Message originally sent by slack user U783MOJYF8Z
<@U783UION177> I think I remember now why we haven’t looked into using generalized batch loaders for this more deeply.
IIRC, the thing is that our current GraphQL implementation with batch loaders that are tightly integrated with both GraphQL and ActiveRecord is is very efficient, and we weren’t ready to take on the degraded performance that would probably result from such an approach.
Why would performance degrade?
• our current implementation loads only fields that were requested through graphQL. That means, if a computed field has additional database dependencies, we only load those if that field was requested. I’m not sure how we would map that to the generalized batch loader approach you described.
• our current implementation knows exactly when to fulfill the batch loader promises, which means we can keep the number of DB queries very low. We first resolve the query, and then fulfill a tree of promises in the right order. That means that if there are multiple branches of the query that need data from the same table, we will (most of the time) only query that table once.
Which is why we’ve invested quite a bit into a query layer library that analyzes the whole query upfront, and then generates optimized DB queries from that.
I do think though that the tradeoff for generalized batch loaders may be worth it if it significantly simplifies the implementation (which it looks like).
Message originally sent by slack user U783UION177
Yeah, I get that <@U783MOJYF8Z>. As we roll this out I’ll need to keep an eye on performance for sure. My current plan is to put the code responsible for real estate (listing) management, which could be analogous to shop or product management in your case, and code responsible for consumer search, in separate contexts. One benefit to this approach is that listing (or shop/product data) can be denormalized in the Search context in a way optimized for search. The GQL queries used for data management can be a little slower, and those GQL queries that need to be fast for consumers might not have any joins at all.
This is an oversimplification of what we’re doing, but hopefully you get the idea.
Message originally sent by slack user U783MOJYF8Z
That makes sense. One of my biggest gripes with GraphQL though is that it moves a lot of complexity into the consumer and gives them so much control over what queries exist. So the backend has to be optimized to executed any random query efficiently, which doesn’t lend itself well to abstractions
Message originally sent by slack user U783UION177
Yeah I’m definitely not yet sold on GQL being better than REST when your clients are under your control and their use cases are well understood by the team implementing the backend api. Having said that, we have decided to go all in on GQL.
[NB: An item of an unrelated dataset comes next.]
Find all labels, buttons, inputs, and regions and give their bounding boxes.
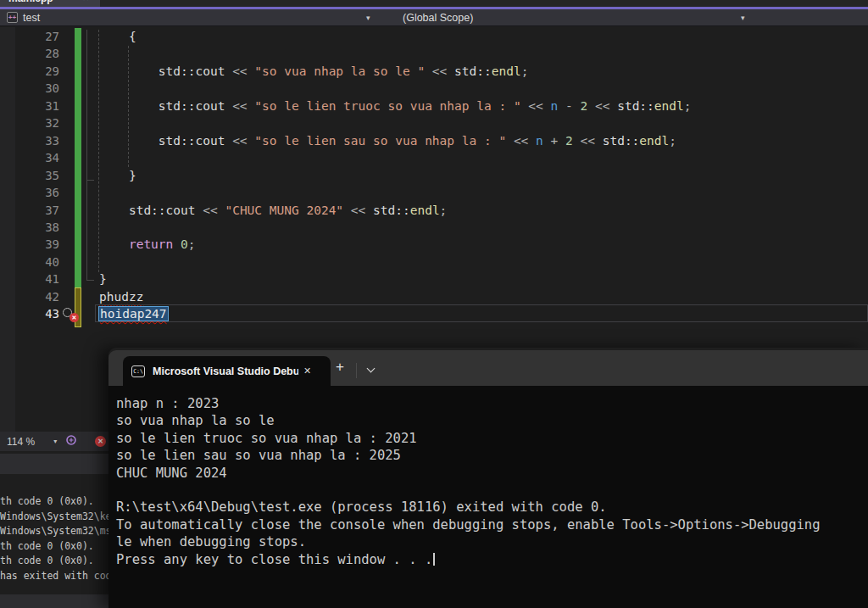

I still thinking it will be beneficial to use our knowledge of our use cases in our GQL schema. So this mean the same data will be exposed by multiple GQL nodes. This allows us to segment queries as mentioned above with different performance characteristics (e.g. these are our management queries and these are our search queries). This also allows us to hide some of that client complexity when it’s well known and/or shared across multiple clients.
This might be a bad idea, but applications exist to fulfill use cases, so it makes sense to me to use this knowledge in the schema.
Message originally sent by slack user U783UION177
I haven’t come across blog posts on these ideas. If you have, either for or against, please send them my way.